BU YILKİ BOL KAR YAĞIŞI ÇİFTÇİLERİMİZ İÇİN UMUT OLDU
TZOB yaptığı yazılı açıklamada, "Ekim-Aralık 2007 tarihleri arasındaki kümülatif yağışların genel olarak normalinden ve geçen seneki yağış miktarından fazla olduğu, kümülatif yağışların bu dönemde normalden yüzde 19, geçen seneye göre de yüzde 33 oranında artış gösterdiği kaydedildi. Yağışların geçen yıla göre Marmara Bölgesi'nde yüzde 83, Ege Bölgesi'nde yüzde 137, Akdeniz Bölgesi'nde yüzde 15, İç Anadolu'da yüzde 53 arttığının belirtildiği açıklamada, Doğu Anadolu Bölgesi'nde yüzde 11, Güneydoğu Anadolu Bölgesi'nde yüzde 41 düşüş gösterdiğine işaret etti. Ocak ayında etkili olan kar yağışlarının üretimi olumlu yönde etkileyeceğinin ifade edildiği açıklamada şöyle denildi: "Bu durum 2007 yılında yaşanan kuraklıktan büyük zararlar gören üreticilerimizin yüzünü güldürmüştür. Ayrıca bu sene kışın çok sert geçmesine rağmen ülke genelindeki kar yağışları ürün alanları için bir örtü oluşturmuş ve bitkileri dondan korumuştur. Ozellikle yağış açısından başlangıç iyi görünmekle birlikte bugünden rekolte konusunda bir tahminde bulunmak için henüz çok erkendir. Tarımsal üretim için aylık faaliyetlerin düzenli olarak Ziraat Odaları vasıtasıyla çiftçilere duyurulması, sürdürülebilir kaliteli üretime ulaşmada önemli faydalar sağlayacaktır" denildi.

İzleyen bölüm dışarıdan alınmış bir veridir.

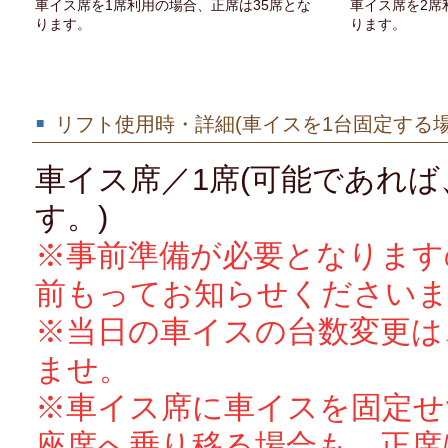
車イス席を1席利用の場合、正席は35席とな
車イス席を2席
ります。
ります。
リフト使用時・詳細(車イスを1台固定する場
車イス席／1席(可能であれ
す。)
※事前準備が必要となります
前もってお知らせください
※当日の車イスの台数変更は
ませ。
※車イス席に車イスを固定せ
座席へ乗り移る場合も、正席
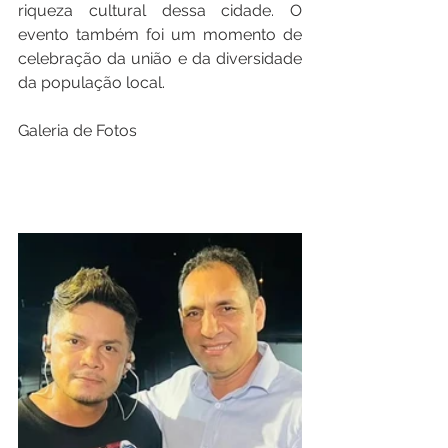
riqueza cultural dessa cidade. O 
evento também foi um momento de 
celebração da união e da diversidade 
da população local.
Galeria de Fotos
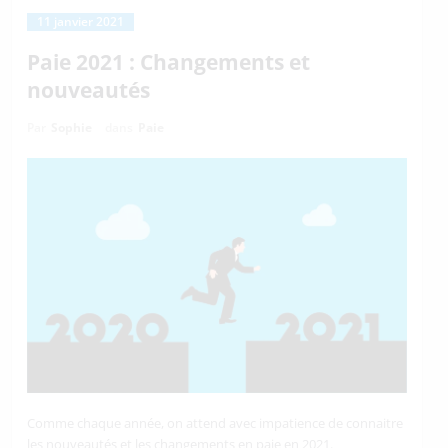
11 janvier 2021
Paie 2021 : Changements et
nouveautés
Par
Sophie
dans
Paie
Comme chaque année, on attend avec impatience de connaitre
les nouveautés et les changements en paie en 2021.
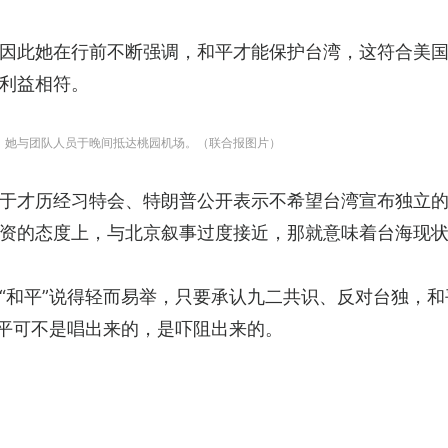
因此她在行前不断强调，和平才能保护台湾，这符合美
利益相符。
国，她与团队人员于晚间抵达桃园机场。（联合报图片）
于才历经习特会、特朗普公开表示不希望台湾宣布独立
资的态度上，与北京叙事过度接近，那就意味着台海现
“和平”说得轻而易举，只要承认九二共识、反对台独，和
和平可不是唱出来的，是吓阻出来的。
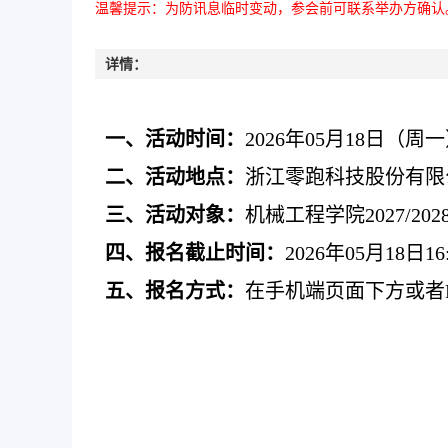
温馨提示：为防讯息临时变动，参会前可联系举办方确认
详情：
一、活动时间：
2026年05月18日（周一）1
二、活动地点：
浙江零跑科技股份有限
三、活动对象：
机械工程学院
2027/2
四、报名截止时间：
2026年05月18日16:
五、报名方式：
在手机端页面下方或者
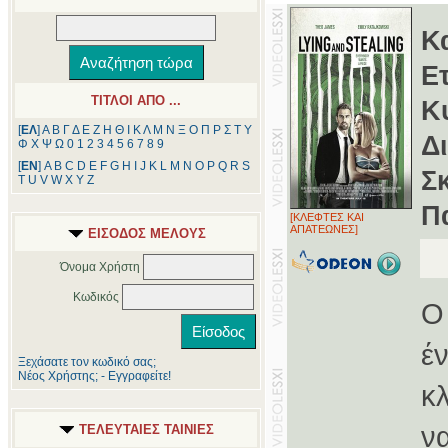
Κ
Ε
ΤΙΤΛΟΙ ΑΠΟ ...
Κ
[
ΕΛ
]
Α
Β
Γ
Δ
Ε
Ζ
Η
Θ
Ι
Κ
Λ
Μ
Ν
Ξ
Ο
Π
Ρ
Σ
Τ
Υ
Δ
Φ
Χ
Ψ
Ω
0
1
2
3
4
5
6
7
8
9
[
ΕΝ
]
A
B
C
D
E
F
G
H
I
J
K
L
M
N
O
P
Q
R
S
Σ
T
U
V
W
X
Y
Z
Π
[ΚΛΕΦΤΕΣ ΚΑΙ
ΑΠΑΤΕΩΝΕΣ]
ΕΙΣΟΔΟΣ ΜΕΛΟΥΣ
Όνομα Χρήστη
Κωδικός
Ο
έ
Ξεχάσατε τον κωδικό σας;
Νέος Χρήστης; - Εγγραφείτε!
κ
ν
ΤΕΛΕΥΤΑΙΕΣ ΤΑΙΝΙΕΣ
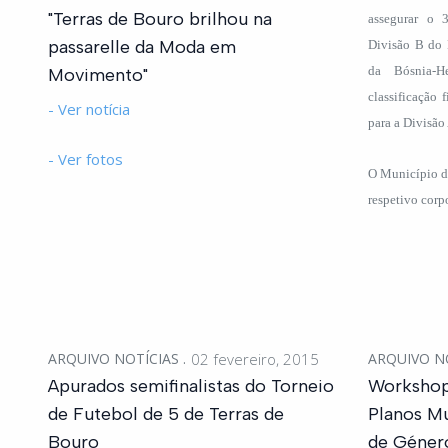
"Terras de Bouro brilhou na
assegurar o 3
passarelle da Moda em
Divisão B do 
da Bósnia-H
Movimento"
classificação 
- Ver notícia
para a Divisã
- Ver fotos
O Município de 
respetivo corpo
ARQUIVO NOTÍCIAS
02 fevereiro, 2015
ARQUIVO N
Apurados semifinalistas do Torneio
Workshop
de Futebol de 5 de Terras de
Planos Mu
Bouro
de Género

Ege Bölgesi'nin ovalarına hayat veren dört ırmak vardır. Bunlardan ikisi Bakırçay ve Küçük Menderes, ırmak olma özelliklerini kaybetmişlerdir.Bu iki ırmağın vadilerindeki ovalar, ancak yeraltı suları ile sulanabiliyor. ırmak ve baraj sulamaları azdır. Çünkü bu iki ırmağın toplama havzaları fazla olmadığı gibi, yaz aylarında da fazla yağış alarak beslenemiyorlar. Gediz ve Büyük Menderes havzaları hem çok geniş ve hem de yüksek karlı dağlardan kaynak aldıkları için daha bol suları vardır. Bu iki ovada da tarım sulamaya dayalıdır. Büyük Menderes Irmağı Ovaları Pancar ve pamuk gibi iki temel endüstri bitkisi olan pancar ve pamuk ürünü üretmektedir. Bu iki ürün de bol su ister. Denizli, Uşak, Afyon Ovalarında pancara, Denizli, Aydın Ovalarında pamuğa hayat veren Büyük Menderes Irmağı'nın can damarı kar ve kışın yağan yağmurlardır. Bunlar gerek ırmağın ana kolunda ve gerekse yan kollarında bulunan barajlar vasıtasıyla gerçekleşmektedir. Ana kol üzerinde Çivril, Adıgüzel, Akçay üzerinde Kemer Barajları vardır. Çine Çayı üzerinde ise yapımı yılan hikayesine dönen Çine Barajı devam etmektedir.Bu barajın su toplama havzası hem geniş ve hemde Batı Toroslar üzerinde olduğundan çok yağış alır. Bu baraj yapıldığında Koçarlı, Bağarası, Söke, Sarıkemer ve Balat Ovaları bol suya kavuşacaktır. Egede su demek, üründe bereket demektir. Ak kar ise kabus değil, umutlu ak günlerdir.